From a critical angle, Connecting with my Past is an excellent book but it is not perfect. The aim of every responsible writer is to attain excellence, not perfection, which is God’s exclusive preserve. The book appears to have been written in a hurry, perhaps to meet a self-imposed deadline, especially with reference to some infelicities bordering on mechanics some of which are evident in the cited extracts. The tone with which two or so accounts were also presented could be moderated because blood is thicker than water and having ‘frienemies’ is natural or automatic for anybody who is somebody like him to have in abundance.


Generally, Usman Akanbi’s autobiography plus is a compelling read that takes a reader through a life of struggle with contending forces at home in Ilorin and at other places like Lagos, Port-Harcourt, Kano, Minna and Ibadan where the author schooled or resided at one time or another.
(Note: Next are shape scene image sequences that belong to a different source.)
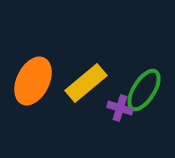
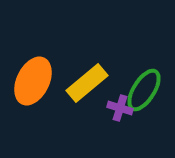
yellow rectangle: moved 1 px right
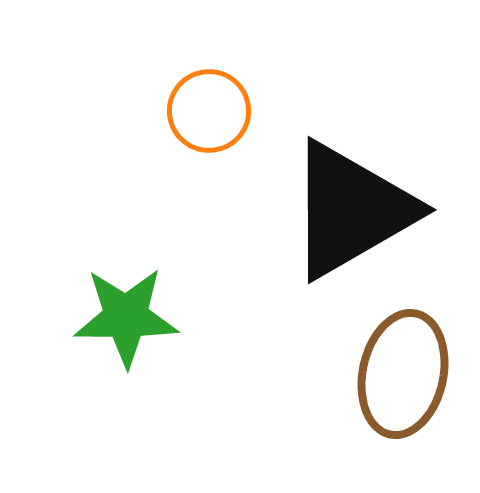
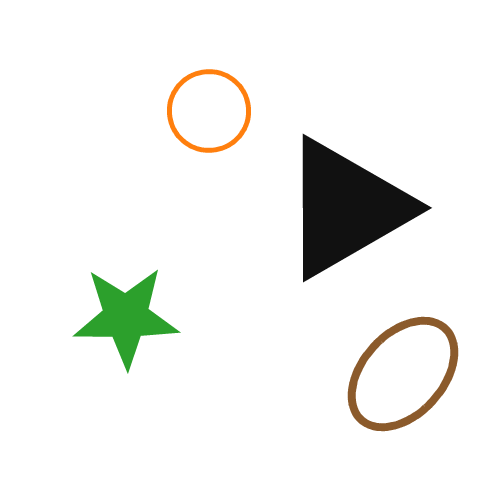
black triangle: moved 5 px left, 2 px up
brown ellipse: rotated 30 degrees clockwise
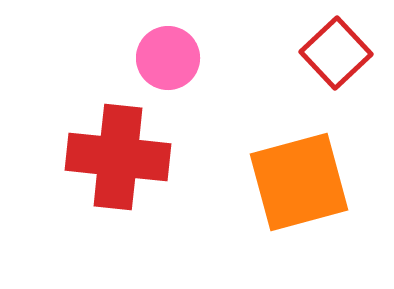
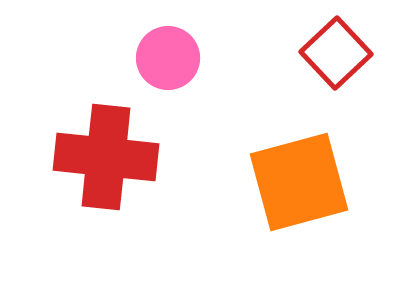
red cross: moved 12 px left
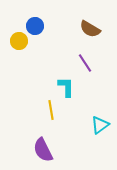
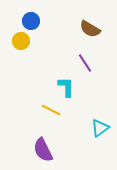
blue circle: moved 4 px left, 5 px up
yellow circle: moved 2 px right
yellow line: rotated 54 degrees counterclockwise
cyan triangle: moved 3 px down
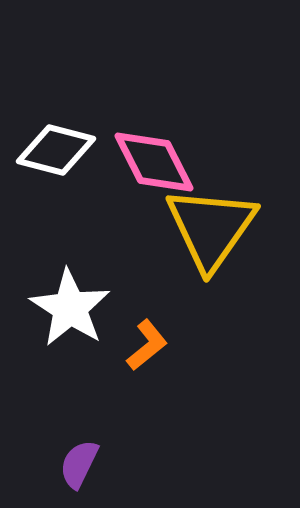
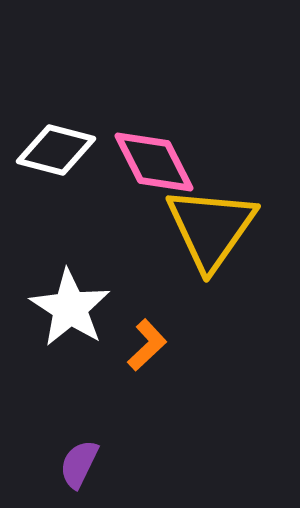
orange L-shape: rotated 4 degrees counterclockwise
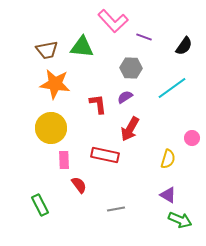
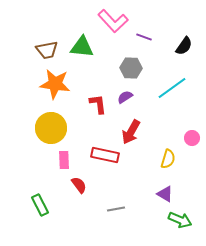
red arrow: moved 1 px right, 3 px down
purple triangle: moved 3 px left, 1 px up
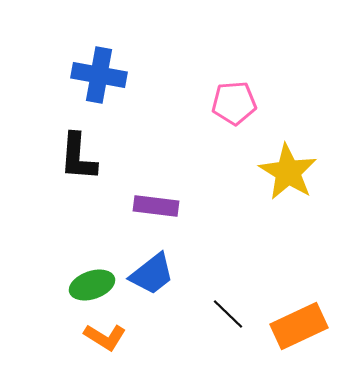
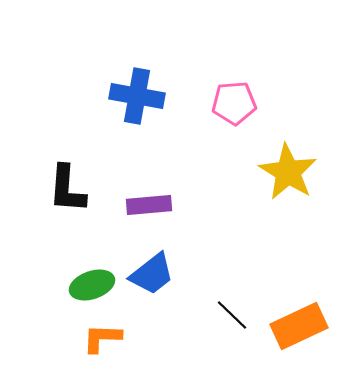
blue cross: moved 38 px right, 21 px down
black L-shape: moved 11 px left, 32 px down
purple rectangle: moved 7 px left, 1 px up; rotated 12 degrees counterclockwise
black line: moved 4 px right, 1 px down
orange L-shape: moved 3 px left, 1 px down; rotated 150 degrees clockwise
It is a veritable source of inspiration to the youth in particular and the readers in general that the journey of life is not a walk in the park but a sail through the storms and that with a sense of purpose and determination, one can rise above one’s limitations and challenges.

Undoubtedly, Connecting with my Past is a sound and resounding testament to the author’s Chomskyan true education. It clearly shows that the author knows his onions and understands many things, including the scriptures of Islam and Christianity, the quotes from which garnish the book, among other quotes, and he also understands where to “proceed independently” and “deal with the challenges that the world” presents before him. The implication for us is that just as true or balanced education has made him succeed in overcoming obstacles, surmounting challenges, making new beginnings and thriving ultimately in the ongoing journey of life, anyone can also succeed if they also strive as success is not accidental.
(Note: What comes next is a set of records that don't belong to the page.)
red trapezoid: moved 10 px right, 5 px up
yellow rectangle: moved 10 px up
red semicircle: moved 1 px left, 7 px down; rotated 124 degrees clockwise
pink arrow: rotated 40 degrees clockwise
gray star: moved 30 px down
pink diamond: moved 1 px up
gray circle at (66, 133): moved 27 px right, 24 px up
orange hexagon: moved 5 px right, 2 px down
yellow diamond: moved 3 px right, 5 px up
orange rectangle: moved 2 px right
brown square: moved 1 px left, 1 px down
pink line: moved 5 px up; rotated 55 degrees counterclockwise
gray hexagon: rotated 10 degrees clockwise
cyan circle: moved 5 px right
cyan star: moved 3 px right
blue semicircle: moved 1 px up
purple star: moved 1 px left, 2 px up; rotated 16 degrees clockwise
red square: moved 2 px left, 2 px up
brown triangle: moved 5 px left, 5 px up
Based on its vast merits as a confluence of rich ideas and crucial information about diverse areas of life in a world that is constantly evolving, Connecting with my Past is definitely a book that is worth reading again and again. It is of historical relevance, social importance, political significance, cultural value and personal development. It transcends the confines of just another personal story as it has the potential to change the perspective of viewing and adjusting to life generally. The youth especially will find the pearls in it useful in ornamenting their life through appreciating that true or balanced education is the summun bonum of life.



Adedimeji, M. A. (2020). Fostering Functional Education System for Peaceful Co-            existence in Nigeria: Islamic and Western Perspectives. In Jimba, M. M., M. A.        Adedimeji, M. A. Lawal and M. S. Abdullahi (2020) (eds.) Language and             Religion for    National Development: A Festschrift for Prof. A. G. A. S. Oladosu. pp.   127 – 137.      Ilorin: Department of Arts Education, University of Ilorin.